Below, Robert Graves writes to struggling poet D. S. Savage in response to a previous letter, wherein Savage had described his recent dream of an encounter between Jesus and an “extortioner.”
TO DEREK SAVAGE
January 3, 1951
My dear Savage
If I were the Pilgrim Trust or Signor Guggenheim or Carnegie’s Executors, I would confer an OED on every writer, real writer, in England. [margin note: It would not involve great expense—half-a-dozen copies would be too many!] I have advised many rich and incorrect writers to sell their astrakhan collared coats and frigidaires and Baxter prints to the same end. It is not a faultless work, of course—I am often catching it out—but necessary...I starved, like you, for years and my critical work suffered in consequence: good dictionaries and plain texts were what I lacked most; and I never could find time to work in a library.
About Jesus: yours is a nice story, but since he was a Pharisee, and therefore bound to consider even Roman swine and Phoenician dogs as God’s creatures, he would not have approved of the usurer (the text about ‘spoiling the Egyptians’ was out of fashion in the 1st century) and would not (even ironically) have wished that the usurer would transfer his extortions to the Children of Promise. He made a nice crack about the High Priest’s privy (quoted in the Talmud) which the HP used during the Feast of Atonement; and he made ironical remarks about the Lord (of the Unjust Steward)’s pleasure at being defrauded, and about the Sadducees’ reserving seats in Heaven. But there I think he would merely have reproved the usurer for his unfair dealings and told him to restore the stolen money fourfold according to the Law.
Yes, isn’t a conscience a damned nuisance? Here I am spending 18 or 20 months on a book that will bring me in 4 months’ living expenses. But it has to be done. However, now that I have got to 55 and have a lot of work behind me, sudden gifts drop from Heaven like unexpected sales in Germany or Hungary of books I wrote 15 or 20 years ago. And I’ve never been forced to abandon my independence which I swore to keep when I left the army in 1919. Read a poem of yours about the water and potatoes in Oscar Williams’s swollen Treasury—it touched me, remembering my own stolchy allotment and how I fed four children on spuds, milk and a weekly tin of bully—Army surplus. But I still refuse to invest money and cannot look more than a year or two ahead.
I have been spending Xmas solving the problem of the first four chapters of Genesis which, mythologically speaking, stink to Heaven yet muddlingly incorporate most of the usual Eastern Mediterranean creation-myth elements.
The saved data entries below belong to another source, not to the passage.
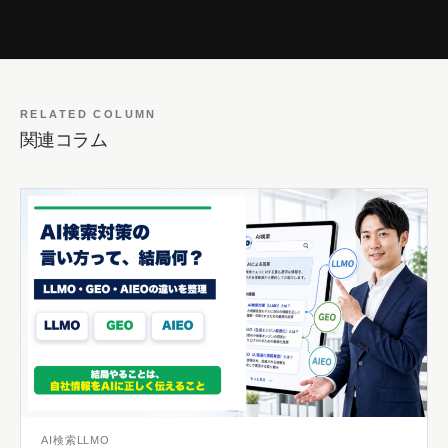
RELATED COLUMN
関連コラム
AI検索LLMO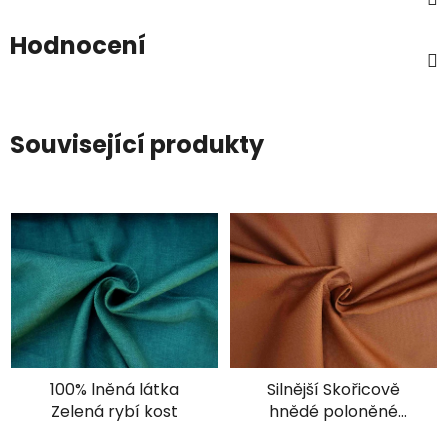
Hodnocení
Související produkty
100% lněná látka
Silnější Skořicově
Zelená rybí kost
hnědé poloněné
plátno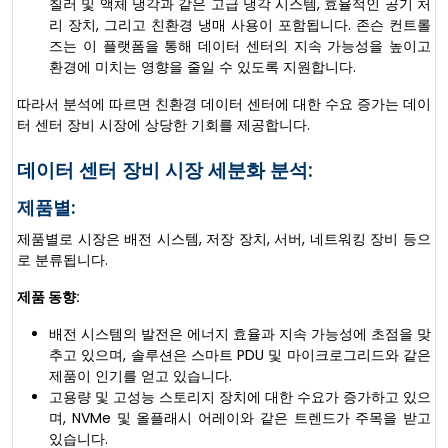
칠러 및 액체 냉각과 같은 고급 냉각 시스템, 효율적인 공기 처
리 장치, 그리고 친환경 냉매 사용이 포함됩니다. 존슨 컨트롤
즈는 이 플랫폼을 통해 데이터 센터의 지속 가능성을 높이고
환경에 미치는 영향을 줄일 수 있도록 지원합니다.
따라서 분석에 따르면 친환경 데이터 센터에 대한 수요 증가는 데이
터 센터 장비 시장에 상당한 기회를 제공합니다.
데이터 센터 장비 시장 세분화 분석:
제품별:
제품별로 시장은 배전 시스템, 저장 장치, 서버, 네트워킹 장비 등으
로 분류됩니다.
제품 동향:
배전 시스템의 발전은 에너지 효율과 지속 가능성에 초점을 맞
추고 있으며, 솔루션은 스마트 PDU 및 마이크로그리드와 같은
제품이 인기를 얻고 있습니다.
고용량 및 고성능 스토리지 장치에 대한 수요가 증가하고 있으
며, NVMe 및 올플래시 어레이와 같은 트렌드가 주목을 받고
있습니다.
I have got the answer at last and checked it from the textual commentaries and now I’m happy. You’ll understand me when I say that I feel very pleased to think that you are keeping on, in spite and still; out of every ten writers, eleven sell the pass to the Persians.
Yours v.s.,
Robert Graves
Have you a subscription to the St. James’s Library? If not, please let me know what it is now and I’ll be very pleased to send it you [sic] as a new year gift. Apart from theology and ballet (blitzed during the War) it is extremely good. I used it throughout the War.